Gold hoops through the fleshy lobes of her ears.
Ashleigh Jewell.
27
Aimee
My fingers burned from working at the wire. I’d got it half free from the sketchpad, but it was taking too long. I had to work under the covers, in the bed.
Funny to think I’d been good at this shit once. Sneaking around, watching out for myself. Now I was no use to anyone. Harm didn’t want me to be good at anything except being sick. Just like my mum when I was little. Home sick home.

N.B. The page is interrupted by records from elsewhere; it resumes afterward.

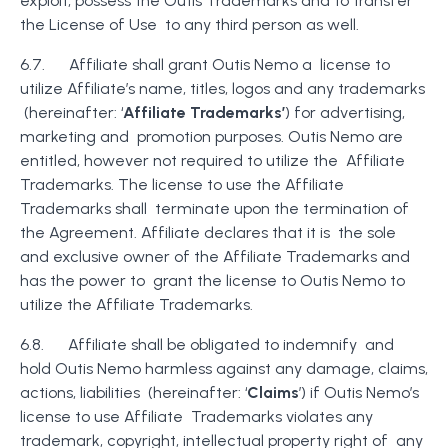
exploit, possess the Outis Trademarks and to transfer
the License of Use to any third person as well.
6.7. Affiliate shall grant Outis Nemo a license to
utilize Affiliate’s name, titles, logos and any trademarks
(hereinafter: ‘
Affiliate Trademarks’
) for advertising,
marketing and promotion purposes. Outis Nemo are
entitled, however not required to utilize the Affiliate
Trademarks. The license to use the Affiliate
Trademarks shall terminate upon the termination of
the Agreement. Affiliate declares that it is the sole
and exclusive owner of the Affiliate Trademarks and
has the power to grant the license to Outis Nemo to
utilize the Affiliate Trademarks.
6.8. Affiliate shall be obligated to indemnify and
hold Outis Nemo harmless against any damage, claims,
actions, liabilities (hereinafter: ‘
Claims
’) if Outis Nemo’s
license to use Affiliate Trademarks violates any
trademark, copyright, intellectual property right of any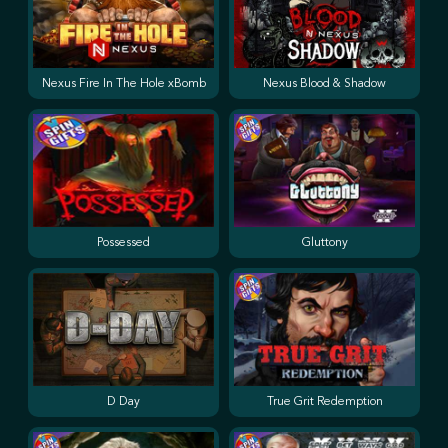
Nexus Fire In The Hole xBomb
Nexus Blood & Shadow
Possessed
Gluttony
D Day
True Grit Redemption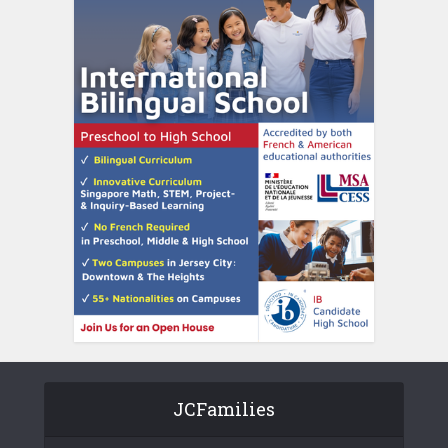
JCFamilies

Christie was keeping an eye on me. Coming right up to the bed. I heard her breathing, watching me pretending to sleep. Just as I was starting to think she knew I was awake, she’d go away. But she waited longer and longer. I’d thought it was only him I had to worry about. Now it was her too, and she’d come from the streets so she knew all the tricks. Harm was never on the streets, not living on the streets. He’d grown up in a nice house with a nice family, not that it meant anything. It hadn’t meant anything to May. She’d been safe, she’d said, at home with her family. She’d loved her little sister. She just couldn’t live there. Sometimes you just can’t.
The wire bruised my fingers. I sucked them to get the feeling back.
I’d decided to try and take a knife, at supper.
It was just the three of us now. Me and them.
Ashleigh was gone.
I hadn’t thought I’d miss her, but I did. Missed the camouflage, the way she’d drawn Harm’s stare from me. I missed her tits. I’d been in awe of her tits. They’d been a big fuck-off to that make-believe crap, the game we were playing. Dressing like schoolgirls, swallowing his shit. Her tits had been a flag for the real world, whatever was going on out there, away from him.
I couldn’t steal a knife. He was too careful in the kitchen. May tried to steal food when she first had cravings, but he’d got it all locked down. He watched us, or Christie did.
More and more, it was Christie who watched. Harm went out, sometimes for hours, but she never left. I heard her creaking on the stairs and it used to be okay, but then she’d started coming inside my room. Right up to the bed. Her eyes on me, watching me pretending to sleep.